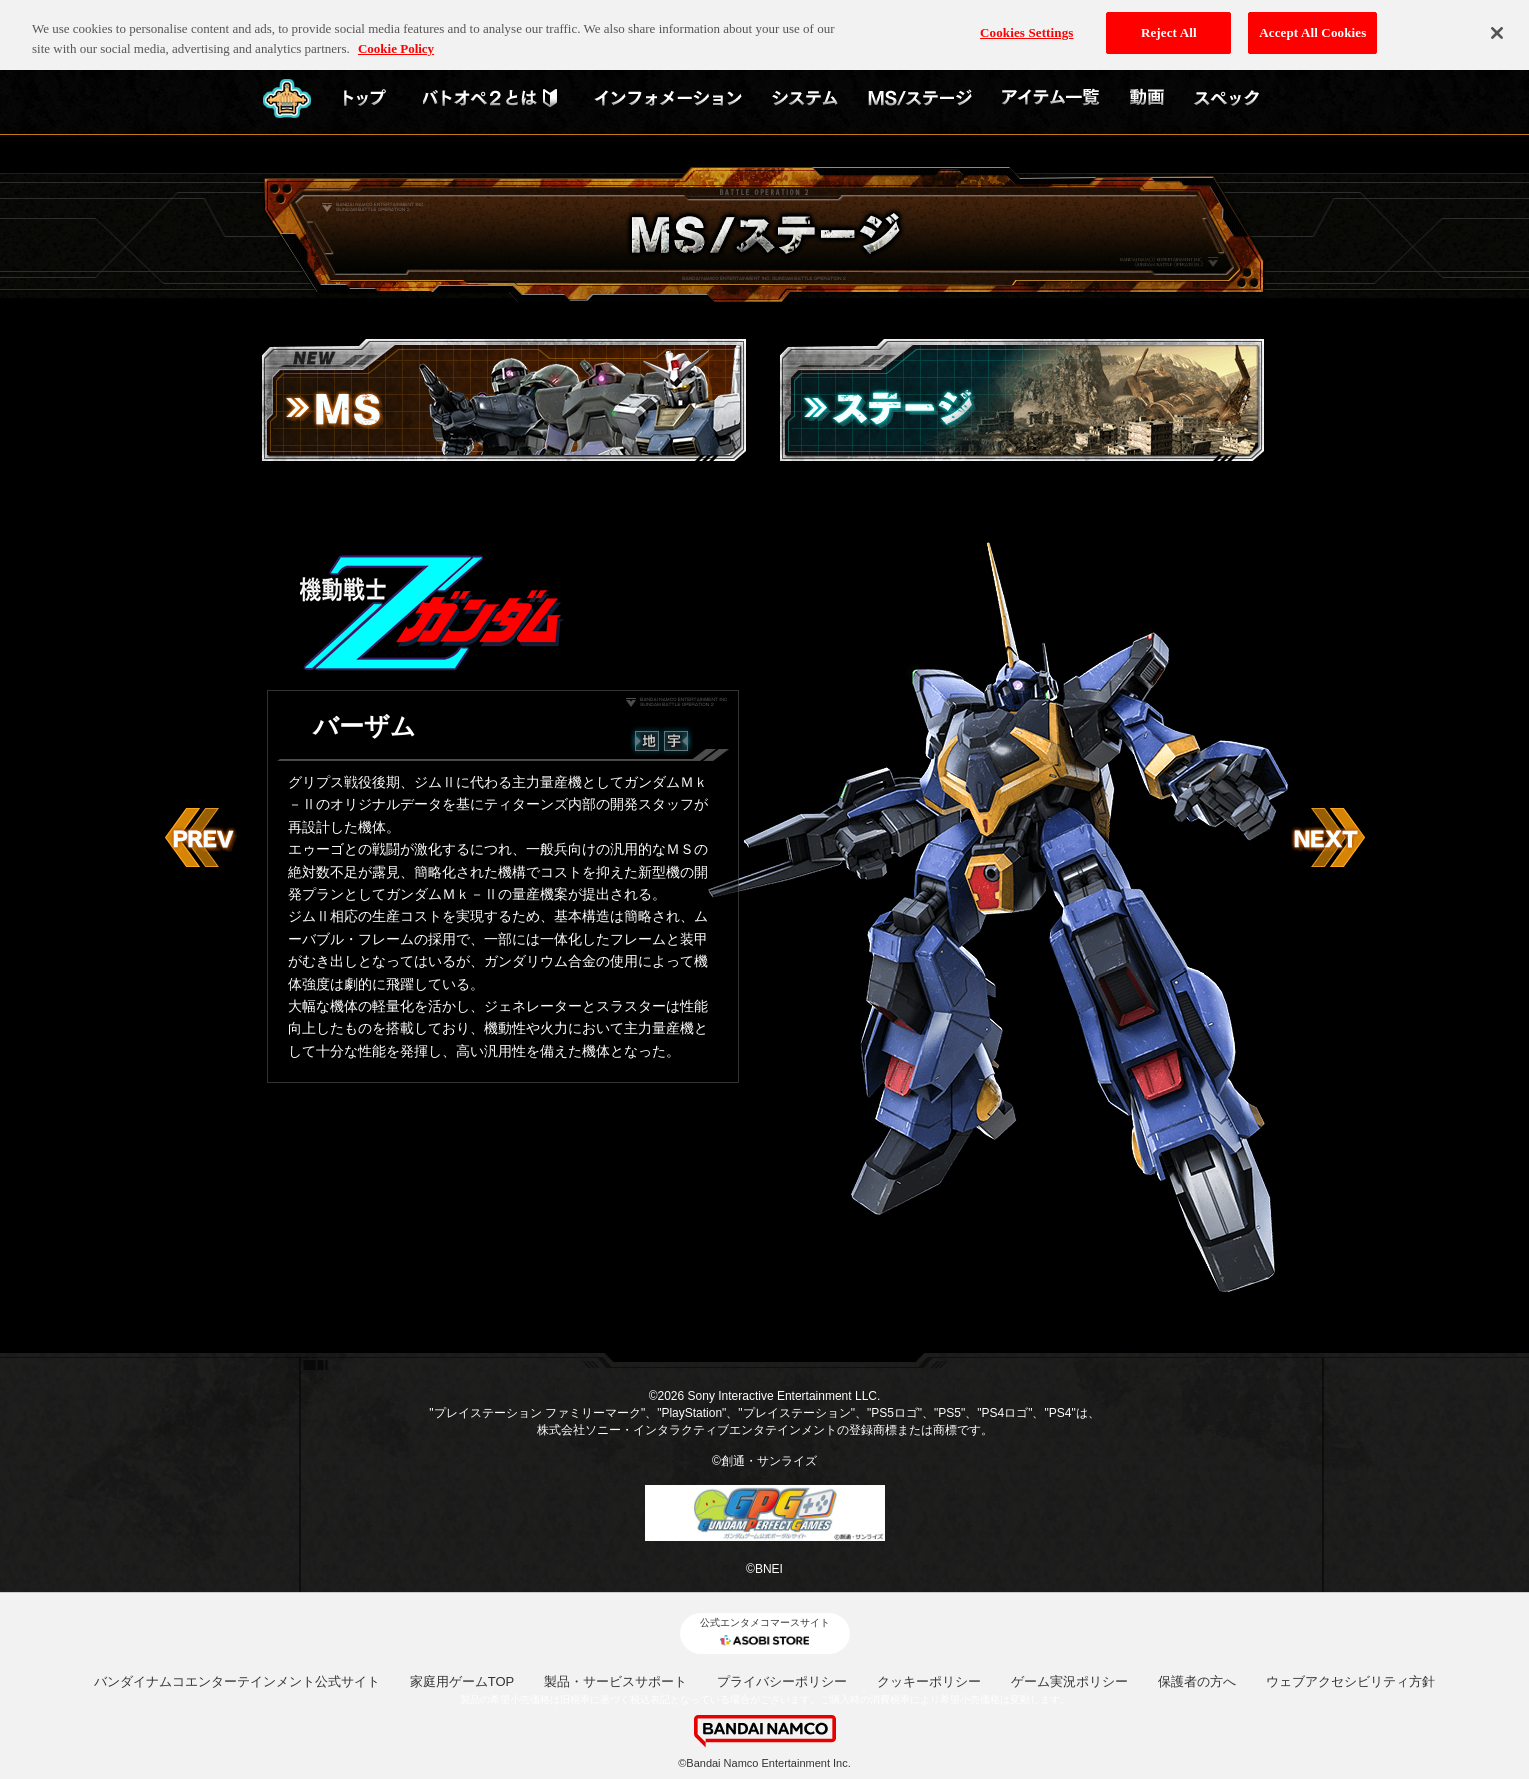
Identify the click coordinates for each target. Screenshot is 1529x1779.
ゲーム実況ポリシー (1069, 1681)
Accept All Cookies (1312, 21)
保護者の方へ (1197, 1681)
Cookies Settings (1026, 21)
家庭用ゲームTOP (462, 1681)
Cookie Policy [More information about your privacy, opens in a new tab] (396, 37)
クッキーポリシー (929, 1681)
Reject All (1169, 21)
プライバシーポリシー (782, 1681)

+---+

### Exercise requirements
Of the lines above, copy each that contains "Cookies".

### Result of this exercise
Accept All Cookies (1312, 21)
Cookies Settings (1026, 21)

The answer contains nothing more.